The Story
Why it exists.
The beginning
Ahmed Al Maghribi built its identity around oud-forward compositions rooted in traditional Arabian perfumery. Musk & Leather is the house's answer to a specific question: what happens when you refuse to choose between sweetness and depth? The brief was straightforward, bring the apricot forward without losing the leather's gravity. Keep the oud present without making it a closed book for newcomers. In 2024, the house delivered exactly that: a fragrance that plays both sides of its own character and gets away with it.
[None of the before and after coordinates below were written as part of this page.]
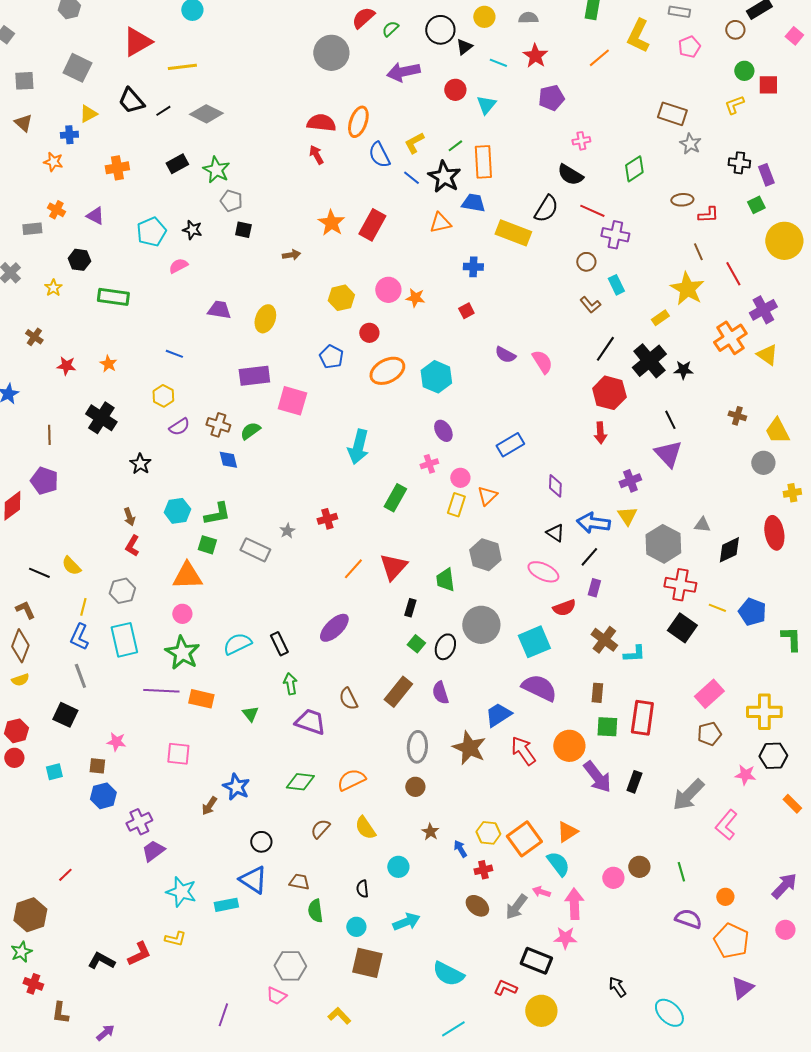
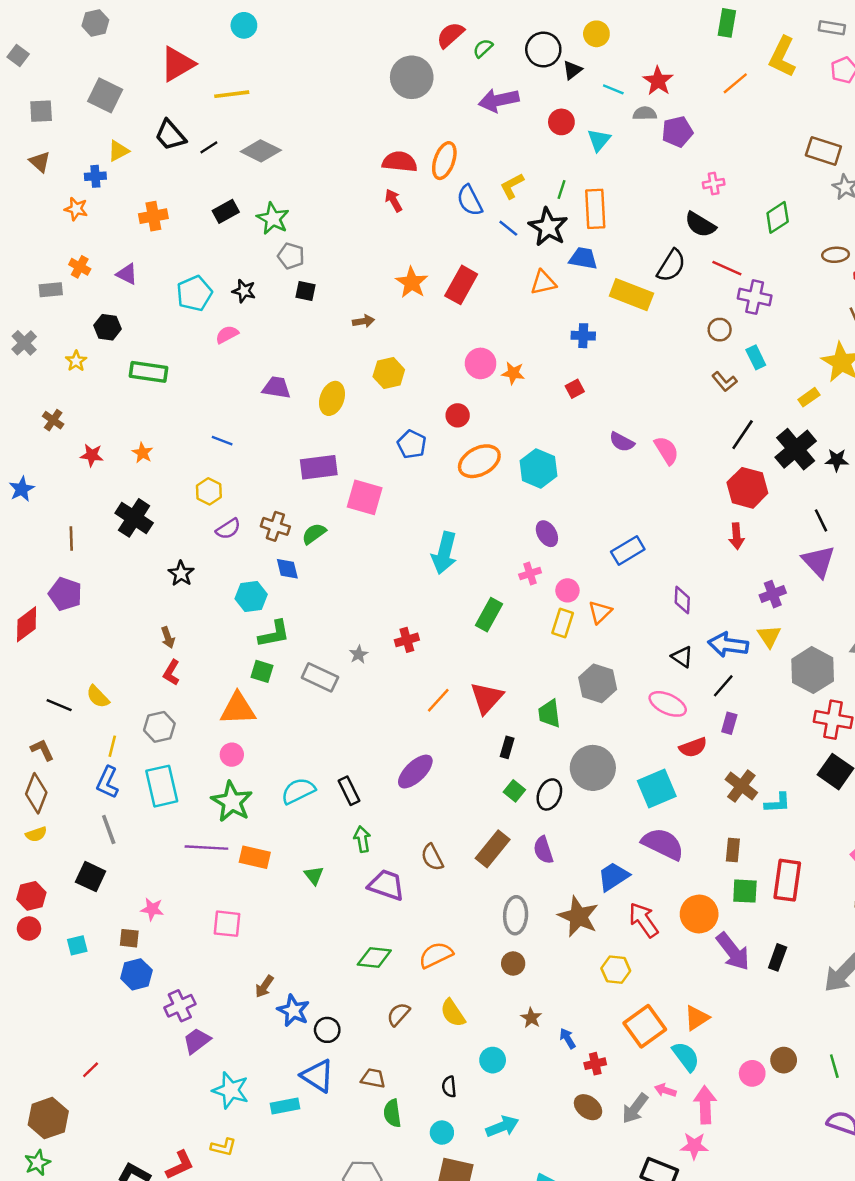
gray semicircle: (528, 18) -> (645, 113), moved
green line: (455, 146) -> (561, 190), turned -35
yellow hexagon: (341, 298) -> (389, 373), moved
cyan hexagon: (177, 511) -> (251, 596), moved
blue star: (236, 787) -> (293, 1011), moved
yellow hexagon: (488, 833) -> (616, 970), moved

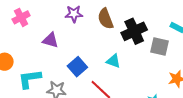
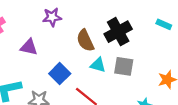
brown semicircle: (106, 19) -> (85, 41), moved
gray square: (160, 46) -> (124, 66), moved

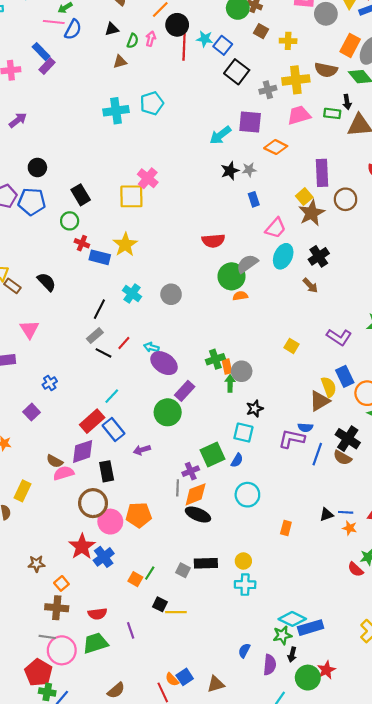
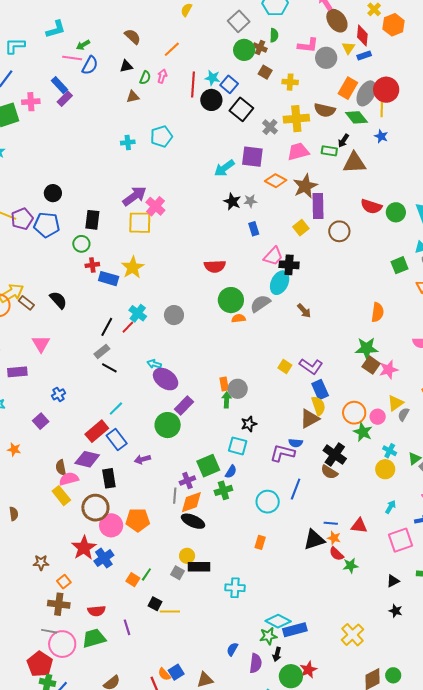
black circle: (177, 25) -> (211, 100), moved
gray cross: (268, 90) -> (270, 127), turned -35
black arrow: (347, 102) -> (343, 141), turned 40
cyan cross: (116, 111) -> (128, 142), size x0.6
purple arrow: (18, 120) -> (134, 196), moved, size x1.4
black star: (230, 171) -> (232, 202), turned -30
black rectangle: (81, 195) -> (92, 220), turned 36
brown star: (312, 213) -> (305, 186), moved
red cross: (82, 243) -> (92, 265), turned -32
black cross: (319, 256) -> (289, 265), moved, turned 36
gray semicircle: (247, 264) -> (260, 303), moved
purple L-shape: (339, 337) -> (311, 366), moved
red line: (124, 343) -> (128, 327), moved
green cross: (215, 359) -> (223, 490), moved
blue rectangle: (345, 376) -> (320, 390), moved
purple diamond: (83, 451) -> (87, 459), turned 30
blue line: (317, 454) -> (296, 489), moved
brown semicircle: (55, 461) -> (61, 467), turned 49
yellow rectangle: (23, 491) -> (61, 496), moved, turned -66
cyan circle: (247, 495) -> (268, 502), moved
black triangle: (326, 515) -> (314, 540), moved, size x1.6
orange rectangle: (286, 528) -> (260, 542), moved
yellow circle: (243, 561) -> (187, 556), moved
red semicircle: (356, 569) -> (336, 554), moved

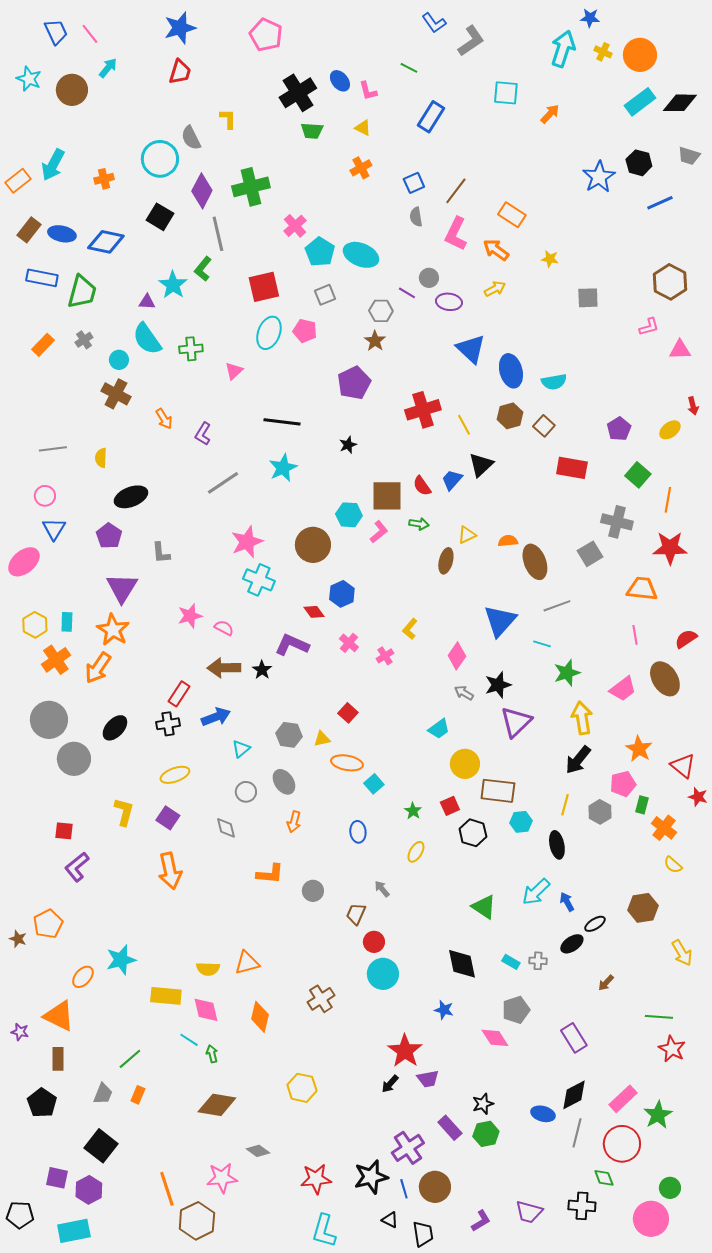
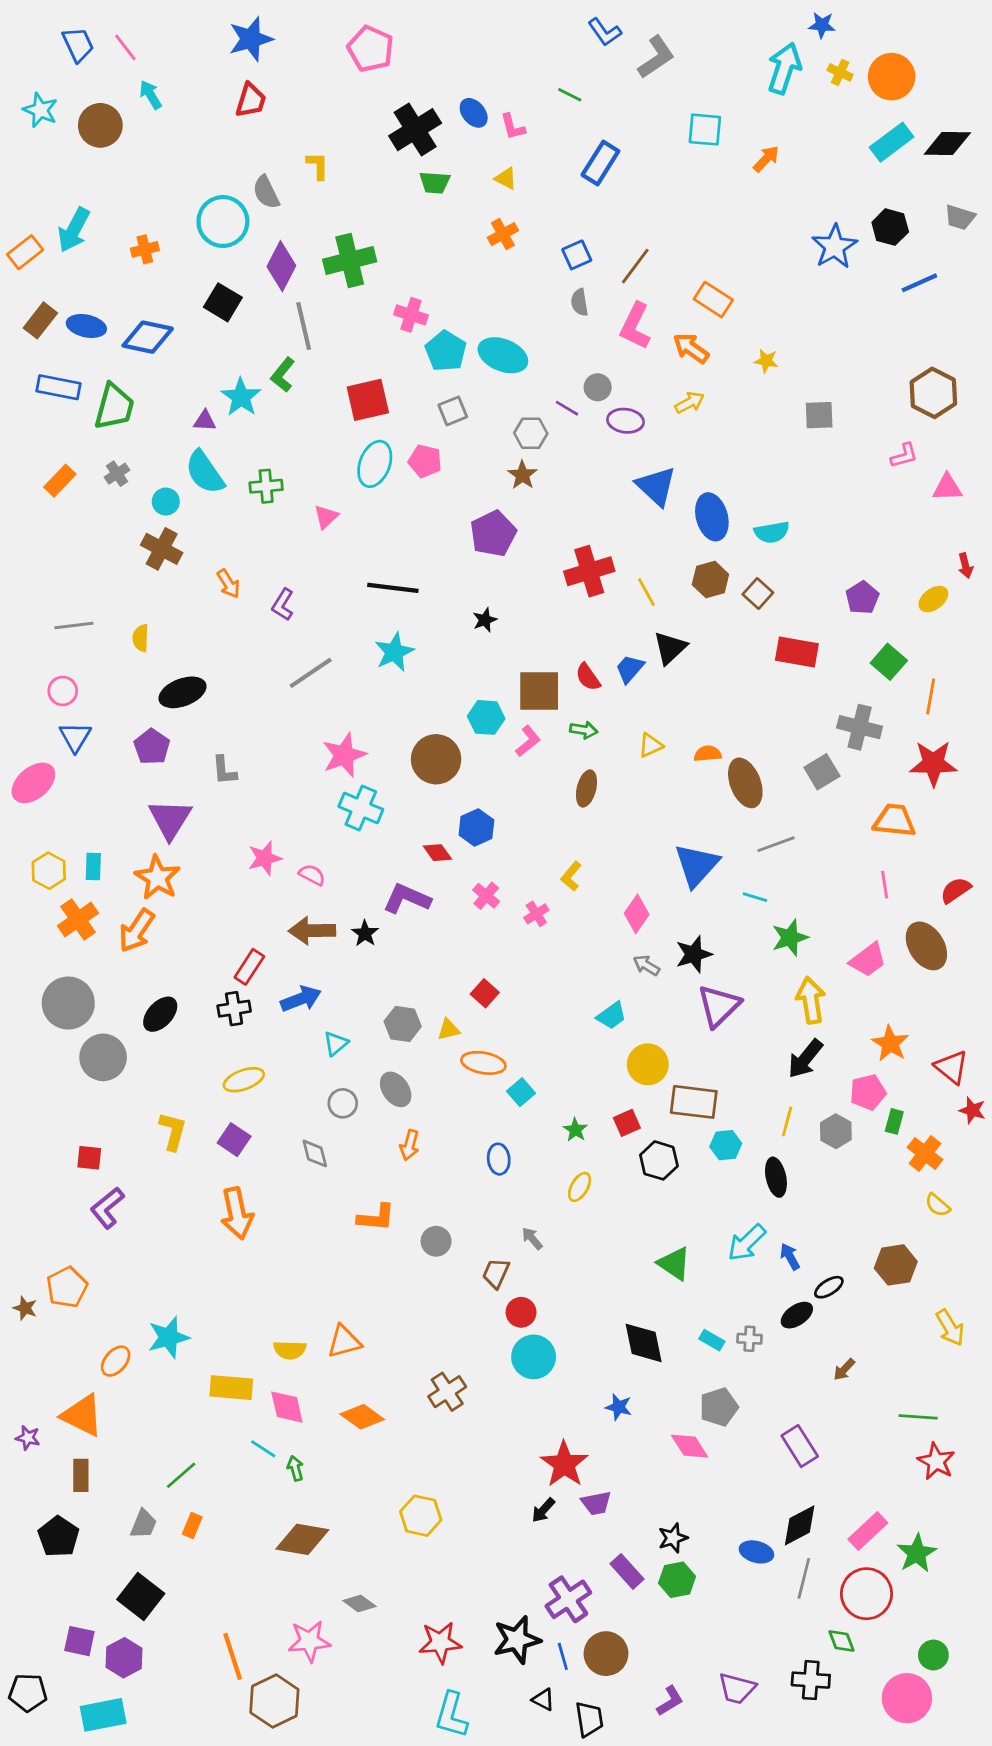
cyan arrow: (108, 68) -> (150, 95), turned -70
pink cross: (295, 226) -> (411, 315), turned -30
brown ellipse: (446, 561) -> (586, 788), moved
orange diamond: (260, 1017) -> (362, 1417), turned -68

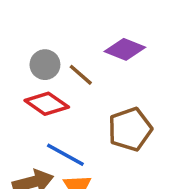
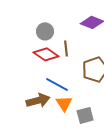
brown line: (81, 75) -> (66, 48), moved, turned 42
The tension at the centre of Musk & Leather is what makes it work. Apricot is a fruit note that usually signals lightness, jams, body lotions, the top of a summer pyramid. Leather is none of those things. It's aged, animalic, something that gets better with time. Putting them in the same composition is a deliberate act of contradiction. Papyrus bridges the two, giving the leather an additional paper-dry dimension that keeps the sweetness honest. Oud anchors the whole thing, ensuring the fruit never reads as frivolous. This isn't a fragrance that hedges its bets, it commits.
The evolution
The opening hits bright. Apricot arrives first, ripe, slightly tart, almost juicy. Cranberry and raspberry underneath give it a tartness that saves it from being one-dimensional. The honey in the heart begins to pull the sweetness downward, deepening the fruit into something warmer. The leather doesn't storm in. It arrives quietly, first as warmth against the skin, then as something you can actually name. The oud and papyrus give the leather a smoky, dry quality, not new-car leather, not work-boot leather. Something older. The base is where this fragrance earns its reputation. Musk, vanilla, amber, and cocoa don't compete. They layer. What started as fruit becomes something you can feel on your own skin, lingering well beyond the initial application. On fabric, it lasts until the next day.
Cultural impact
Musk & Leather arrives at a moment when Middle Eastern fragrance houses are reshaping global perfume culture. Ahmed Al Maghribi, operating from Ajman since 2000, has built a collection that blends Gulf perfumery traditions with contemporary Western tastes. The fruit-leather pairing represents a deliberate move toward accessibility: apricot and cranberry soften the animalic oud heart, making the composition feel familiar to those who discovered fragrance through mainstream fruity florals while still delivering the smoky depth that Gulf enthusiasts expect.